The slimming of the external ontologies is done with the Slimmer tool, with these commands (for the BioAssay Ontology):

rm -f *.owl
rm -f *.owl.*
wget -O bao_complete.owl http://www.bioassayontology.org/bao/bao_complete.owl
rm -f bao.props*
rm -f bao.iris*
wget https://raw.githubusercontent.com/enanomapper/ontologies/master/config/bao.props
wget https://raw.githubusercontent.com/enanomapper/ontologies/master/config/bao.iris
java -cp ../Slimmer/target/slimmer-0.0.1-SNAPSHOT-jar-with-dependencies.jar com.github.enanomapper.Slimmer .

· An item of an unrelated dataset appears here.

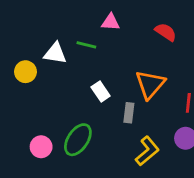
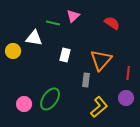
pink triangle: (110, 22) -> (73, 16), turned -48
green line: (86, 45) -> (53, 23), moved
white rectangle: (101, 92) -> (65, 55), moved, turned 48

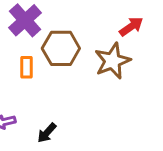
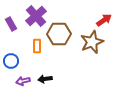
black arrow: (47, 133) -> (45, 79), moved, turned 40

The bao.props and bao.iris files contain all the information needed to describe which parts of the BAO ontology is retained in the slimmed version. This is automatically applied for all modules in the build workflow once a month.

Tutorials

Please also check out these tutorials, developed by eNanoMapper, NanoCommons, and OpenRiskNet:

Making Releases

  1. Check if the metadata in the enanomapper.owl is up to data (e.g. names of people who submitted PRs)
  2. Copy the internal ontologies in ontologies/internal-dev/ to ontologies/internal and ontologies/external-dev/ to ontologies/external
  3. Update for enanomapper.owl and enanomapper-dev.owl:
    • owl:versionInfo
    • owl:versionIRI (only enanomapper.owl)
  4. Create a folder releases/{version} and store there a copy of the latest enanomapper.owl file
  5. Make a git commit with the changes and tag that commit matching the release
  6. Manually dispatch the prerelease-test workflow and make the pertinent fixes if it fails. Repeat the tagged git commit after fixing the issues.
  7. Update the CITATION.cff
    • title
    • version
    • date-released
  8. Write markdown for the release with the changes since the previous release
  9. Release the whole repository in GitHub https://github.com/enanomapper/ontologies/releases
  10. Update the DOI number for new release: https://zenodo.org/record/260098

Funding

The project has had contributions from various European Commission projects. The eNanoMapper project was funded by the European Union’s Seventh Framework Programme for research, technological development and demonstration (FP7-NMP-2013-SMALL-7) under grant agreement no. 604134. NanoCommons has received funding from European Union Horizon 2020 Programme (H2020) under grant agreement nº 731032. OpenRiskNet is funded by the European Commission within Horizon 2020 EINFRA-22-2016 Programme under grant agreement no. 731075. NanoSolveIt has received funding from European Union Horizon 2020 Programme (H2020) under grant agreement no. 814572.